Monsanto to Cut 2600 Jobs in Restructuring
Monsanto Co, one of the world’s largest seed and agrichemical companies, said on Wednesday that quarterly sales of its key products fell, leading to a bigger loss than the market expected and reflecting a tough commodity market that it expects to pinch results well into 2016. The company is developing further plans to reduce its operating spending by an additional $100 million, which would bring the total annual expected savings to potentially $400 million.
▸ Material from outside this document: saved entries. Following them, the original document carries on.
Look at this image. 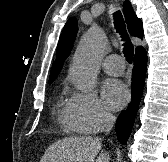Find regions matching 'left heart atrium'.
<instances>
[{
    "instance_id": "obj_1",
    "label": "left heart atrium",
    "mask_w": 168,
    "mask_h": 162,
    "mask_svg": "<svg viewBox=\"0 0 168 162\" xmlns=\"http://www.w3.org/2000/svg\"><path fill=\"white\" fill-rule=\"evenodd\" d=\"M102 96L108 108L119 110L128 102L129 91L123 82L116 79H108L103 83Z\"/></svg>"
}]
</instances>
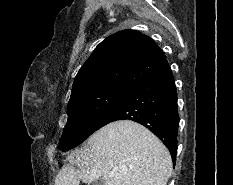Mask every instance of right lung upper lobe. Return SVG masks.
<instances>
[{
  "mask_svg": "<svg viewBox=\"0 0 233 185\" xmlns=\"http://www.w3.org/2000/svg\"><path fill=\"white\" fill-rule=\"evenodd\" d=\"M168 67L154 41L134 30H124L102 41L80 68L71 99L107 87L133 89Z\"/></svg>",
  "mask_w": 233,
  "mask_h": 185,
  "instance_id": "cb5924a9",
  "label": "right lung upper lobe"
}]
</instances>
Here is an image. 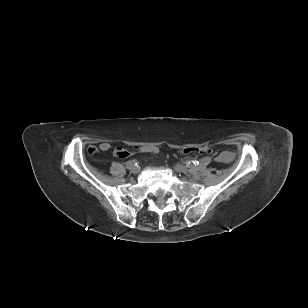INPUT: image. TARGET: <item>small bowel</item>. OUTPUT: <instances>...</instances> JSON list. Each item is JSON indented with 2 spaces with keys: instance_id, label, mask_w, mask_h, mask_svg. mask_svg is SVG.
<instances>
[{
  "instance_id": "c3829d8e",
  "label": "small bowel",
  "mask_w": 308,
  "mask_h": 308,
  "mask_svg": "<svg viewBox=\"0 0 308 308\" xmlns=\"http://www.w3.org/2000/svg\"><path fill=\"white\" fill-rule=\"evenodd\" d=\"M110 148V145L106 142H103L99 145V149L102 150V151H107L108 149ZM91 149H94L95 151H91ZM89 152L90 153H94L96 152V149L95 148H89ZM229 158V153L228 152H223L221 153L218 157H217V160L220 161V162H224L226 161L227 159Z\"/></svg>"
}]
</instances>
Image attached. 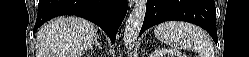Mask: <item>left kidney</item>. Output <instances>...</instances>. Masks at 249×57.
<instances>
[{
	"mask_svg": "<svg viewBox=\"0 0 249 57\" xmlns=\"http://www.w3.org/2000/svg\"><path fill=\"white\" fill-rule=\"evenodd\" d=\"M151 57H186V55L176 49L159 48L151 54Z\"/></svg>",
	"mask_w": 249,
	"mask_h": 57,
	"instance_id": "5707ae66",
	"label": "left kidney"
}]
</instances>
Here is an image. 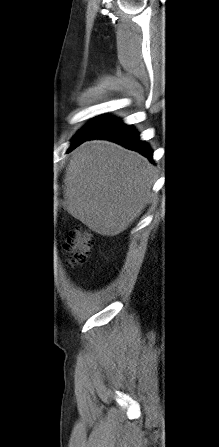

Nevertheless, Monsanto said it was keeping its earnings-per-share guidance for the new fiscal year beginning Sept.1, at $5.10 – $5.60.
The restructuring plan will involve closing Monsanto’s Brazilian sugar-cane unit, CanaVialis, which contributed to about $493 million in restructuring charges for the quarter, according to Monsanto’s chief financial officer, Pierre Courduroux. The cost of the reorganization – which will streamline sales, research and other departments – is estimated at $850 million to $900 million. That is well below many analysts’ expectations for more than $6.00. Last year, it lost $156 during the same quarter.
Monsanto reported fiscal year 2015 profit fell 15.5 percent from a year earlier to 2.31 billion, in part due to the fall in commodity prices and legal and restructuring charges.
Shares of the company declined 1 per cent in early trading.
This was an apparent reference to St. Louis-based Monsanto’s plan to eliminate 2,600 jobs over the next 18 to 24 months, from a worldwide workforce of about 22,000.
Grant says Monday will remain focused on achieving growth targets for its core seeds and traits business, stay disciplined with its herbicide business, and still meet its target of more than doubling FY 2014 EPS, excluding special items, by 2019. The company is also planning a $3 billion accelerated share buyback program. Syngenta said Monsanto’s $46 billion offer was below the potential value of the company, plus it had concerns about antitrust violations.
“There has been a lot of conversation about Monsanto is pivoting, or you’re changing,” Grant said. The move came after Monsanto abandoned its efforts to acquire Swiss pesticide producer Syngenta.
Low corn prices are putting pressure on the company’s best-selling product, genetically-modified corn seeds. That contributed to a $US100 million drop in fourth quarter profits in its Agriculture Productivity division.